DATASET ENTRIES:
━━━━━━━━━━━━━━━━━━━━━━━━━━━━━━

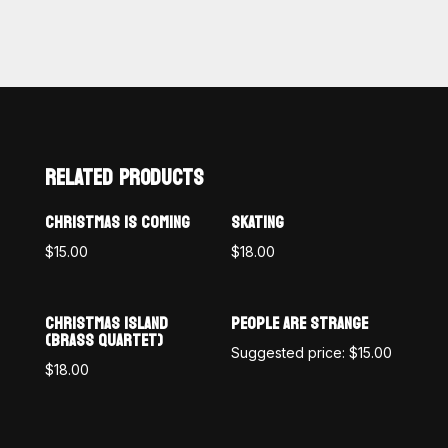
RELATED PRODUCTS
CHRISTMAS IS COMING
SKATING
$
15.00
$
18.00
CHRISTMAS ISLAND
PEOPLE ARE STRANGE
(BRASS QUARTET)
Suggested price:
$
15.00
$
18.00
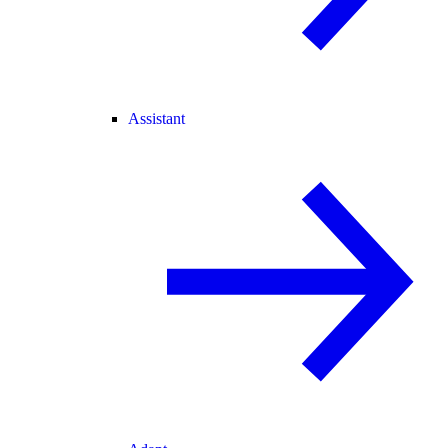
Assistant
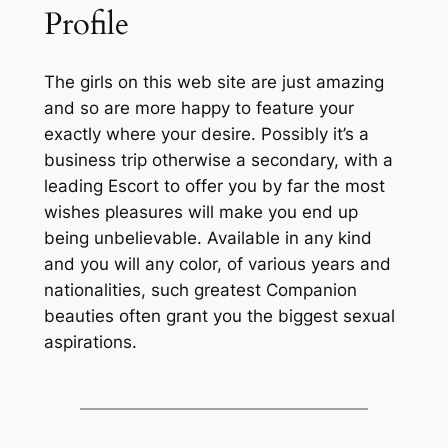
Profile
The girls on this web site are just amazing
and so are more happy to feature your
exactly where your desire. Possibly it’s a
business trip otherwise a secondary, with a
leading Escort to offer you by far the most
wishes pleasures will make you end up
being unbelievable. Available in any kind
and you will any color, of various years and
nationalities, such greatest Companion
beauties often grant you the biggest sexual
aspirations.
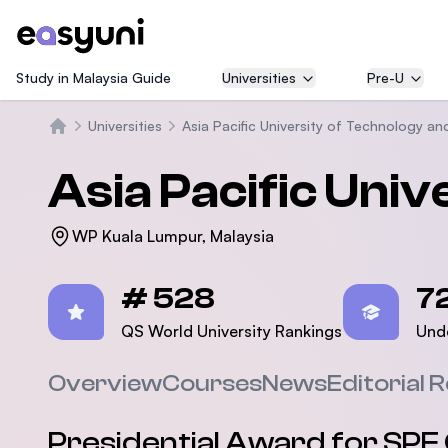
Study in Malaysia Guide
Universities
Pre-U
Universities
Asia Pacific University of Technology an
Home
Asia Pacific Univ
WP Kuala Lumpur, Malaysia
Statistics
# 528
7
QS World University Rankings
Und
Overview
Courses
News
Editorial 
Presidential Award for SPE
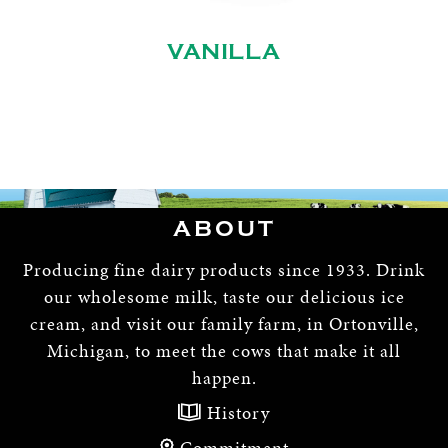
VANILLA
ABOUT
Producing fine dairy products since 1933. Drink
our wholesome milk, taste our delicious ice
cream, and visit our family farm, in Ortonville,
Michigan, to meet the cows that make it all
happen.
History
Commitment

━━━━━━━━━━━━━━━━━━━━━━━━━━━━━━

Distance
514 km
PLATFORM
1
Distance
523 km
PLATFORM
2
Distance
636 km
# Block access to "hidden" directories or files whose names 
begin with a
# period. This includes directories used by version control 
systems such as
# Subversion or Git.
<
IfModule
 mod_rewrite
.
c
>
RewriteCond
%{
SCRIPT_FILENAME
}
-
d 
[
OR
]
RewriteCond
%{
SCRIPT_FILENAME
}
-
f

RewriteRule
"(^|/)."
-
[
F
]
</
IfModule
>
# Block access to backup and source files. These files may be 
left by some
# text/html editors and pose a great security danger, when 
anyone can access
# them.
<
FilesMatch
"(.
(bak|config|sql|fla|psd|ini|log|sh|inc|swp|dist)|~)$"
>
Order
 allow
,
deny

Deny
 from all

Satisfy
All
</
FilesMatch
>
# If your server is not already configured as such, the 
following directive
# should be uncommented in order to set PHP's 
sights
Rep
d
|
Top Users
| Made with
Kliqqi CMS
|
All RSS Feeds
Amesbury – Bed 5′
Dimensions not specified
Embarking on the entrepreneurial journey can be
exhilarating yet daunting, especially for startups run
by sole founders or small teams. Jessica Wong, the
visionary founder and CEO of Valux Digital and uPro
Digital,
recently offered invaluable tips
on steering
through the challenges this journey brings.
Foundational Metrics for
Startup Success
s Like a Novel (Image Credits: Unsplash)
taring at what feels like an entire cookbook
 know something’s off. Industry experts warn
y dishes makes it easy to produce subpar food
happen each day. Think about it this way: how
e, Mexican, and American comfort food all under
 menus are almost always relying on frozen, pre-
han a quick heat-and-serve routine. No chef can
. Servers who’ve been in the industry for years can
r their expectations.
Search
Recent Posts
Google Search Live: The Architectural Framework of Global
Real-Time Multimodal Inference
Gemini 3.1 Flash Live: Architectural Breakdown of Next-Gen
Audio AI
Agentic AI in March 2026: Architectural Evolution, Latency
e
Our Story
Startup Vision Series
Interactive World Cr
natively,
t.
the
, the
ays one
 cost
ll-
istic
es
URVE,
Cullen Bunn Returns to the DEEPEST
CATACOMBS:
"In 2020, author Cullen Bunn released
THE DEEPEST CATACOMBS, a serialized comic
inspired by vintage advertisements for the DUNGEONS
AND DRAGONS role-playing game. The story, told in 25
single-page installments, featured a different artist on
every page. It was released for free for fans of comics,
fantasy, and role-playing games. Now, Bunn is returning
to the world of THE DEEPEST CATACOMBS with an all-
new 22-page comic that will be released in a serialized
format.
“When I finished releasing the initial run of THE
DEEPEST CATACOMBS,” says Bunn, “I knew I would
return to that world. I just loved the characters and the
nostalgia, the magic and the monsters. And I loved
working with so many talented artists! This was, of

━━━━━━━━━━━━━━━━━━━━━━━━━━━━━━

THE PROBLEM: Which lines in the records above include the word "with"? Copy them out.

ANSWER:
business trip otherwise a secondary, with a
begin with a
| Made with
to the world of THE DEEPEST CATACOMBS with an all-
working with so many talented artists! This was, of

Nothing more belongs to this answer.